_YOUR OBJECTIVE_
Please quote exactly the lines below from the line containing "Datenschutzerklärung (785, 1873)" to the line containing "Shop (1163, 37)", both lines included, and nothing else.

_INFORMATION PROVIDED_
Content starts

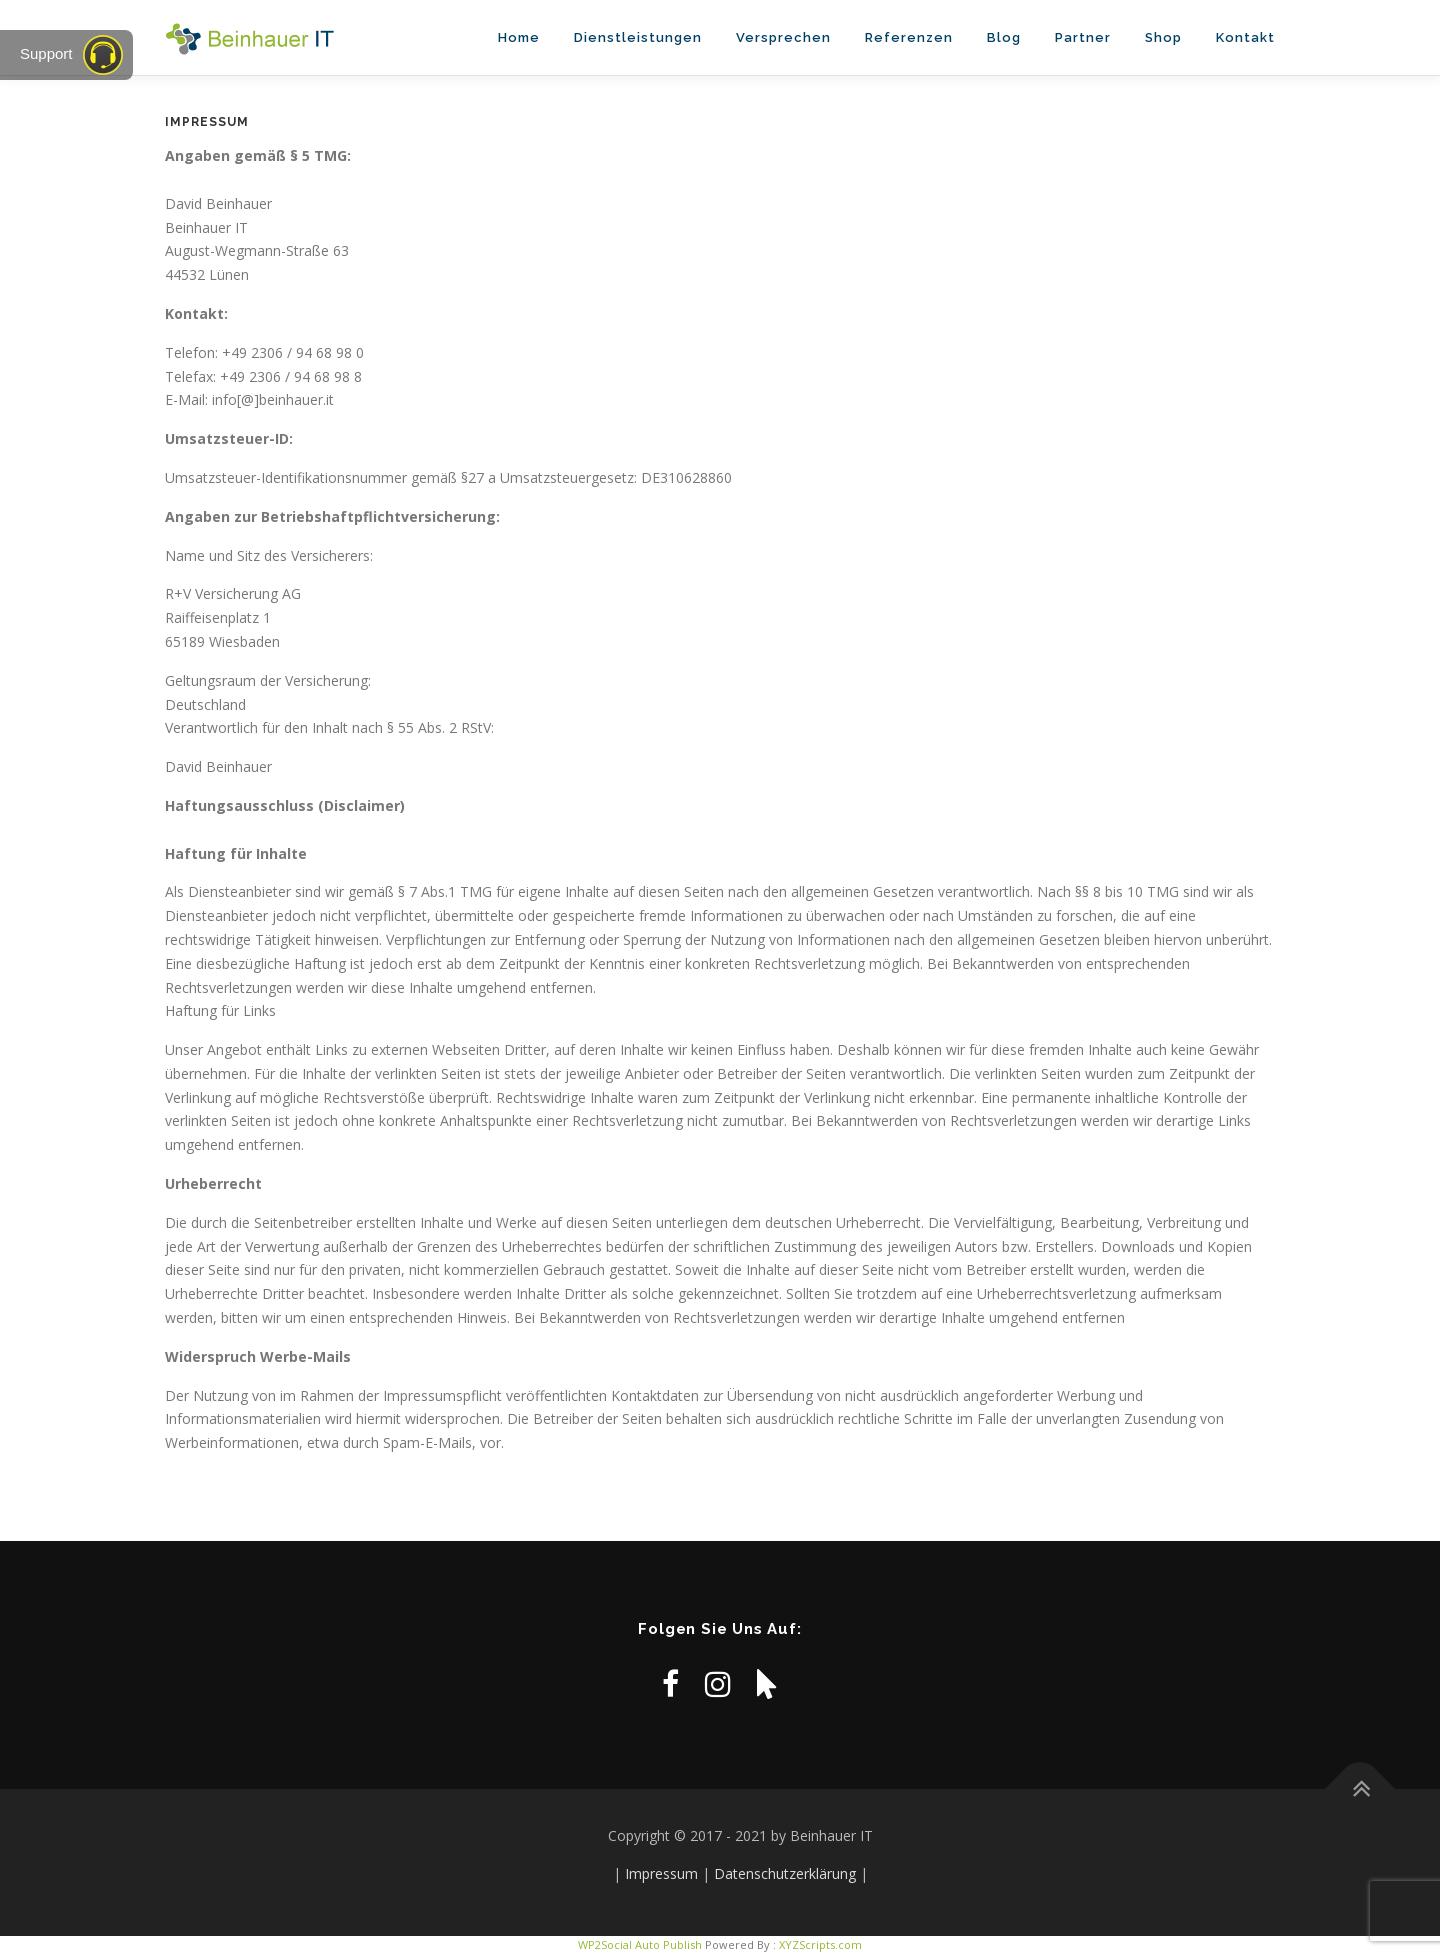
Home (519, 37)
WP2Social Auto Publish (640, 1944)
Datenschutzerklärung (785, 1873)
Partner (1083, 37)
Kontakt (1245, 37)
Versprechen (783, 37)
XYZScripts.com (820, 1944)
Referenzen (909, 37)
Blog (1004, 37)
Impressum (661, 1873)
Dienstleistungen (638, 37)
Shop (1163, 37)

Content ends
Content starts

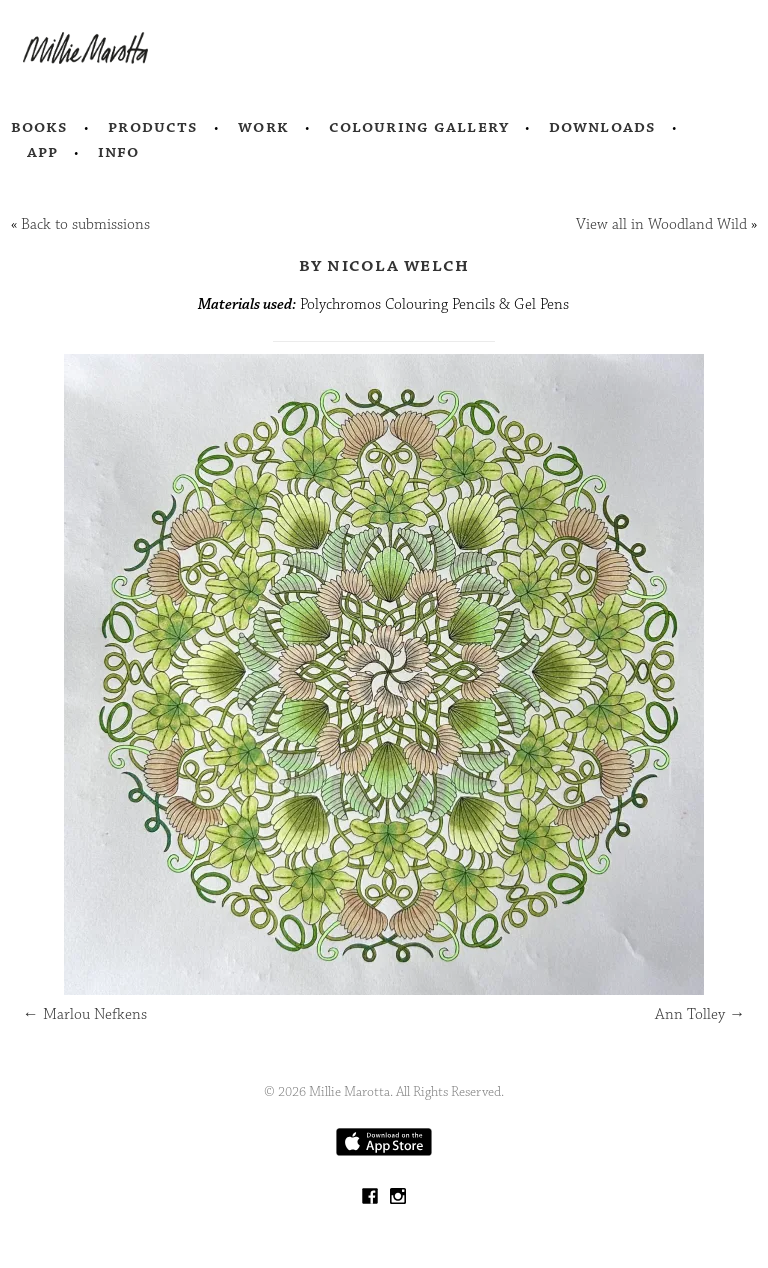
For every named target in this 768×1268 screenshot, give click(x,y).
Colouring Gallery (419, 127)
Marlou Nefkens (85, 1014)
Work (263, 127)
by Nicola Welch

Content ends
Content starts

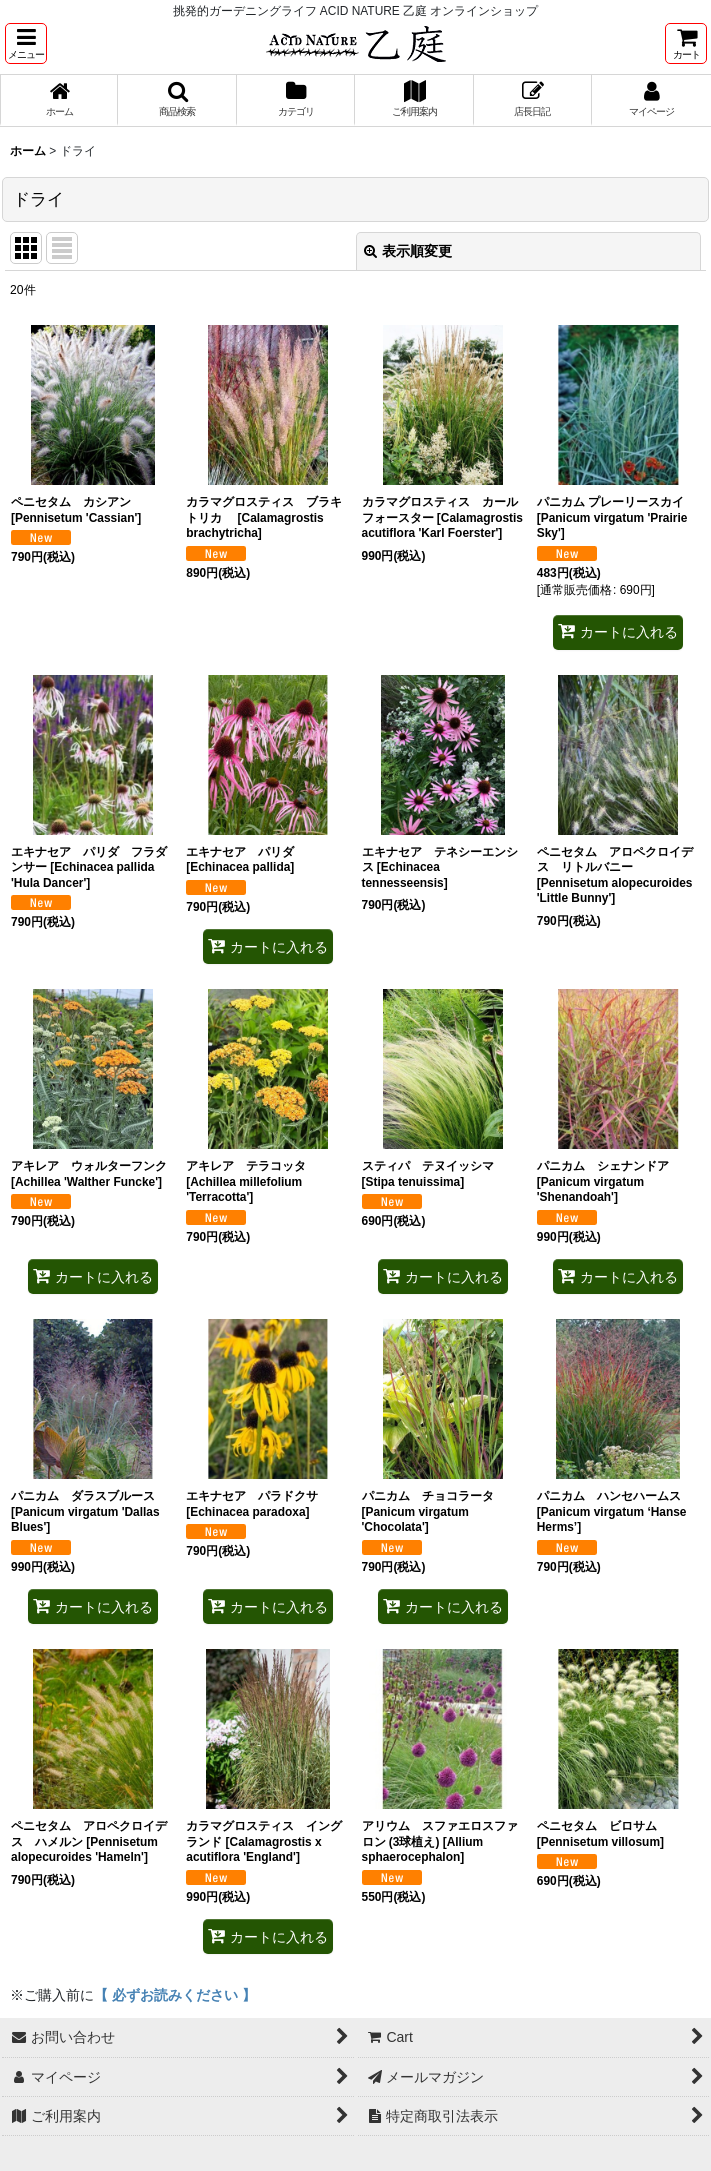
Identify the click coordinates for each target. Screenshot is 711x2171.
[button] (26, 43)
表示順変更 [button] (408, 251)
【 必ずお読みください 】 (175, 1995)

Content ends

_WORKED SOLUTION_
Datenschutzerklärung (785, 1873)
Partner (1083, 37)
Kontakt (1245, 37)
Versprechen (783, 37)
XYZScripts.com (820, 1944)
Referenzen (909, 37)
Blog (1004, 37)
Impressum (661, 1873)
Dienstleistungen (638, 37)
Shop (1163, 37)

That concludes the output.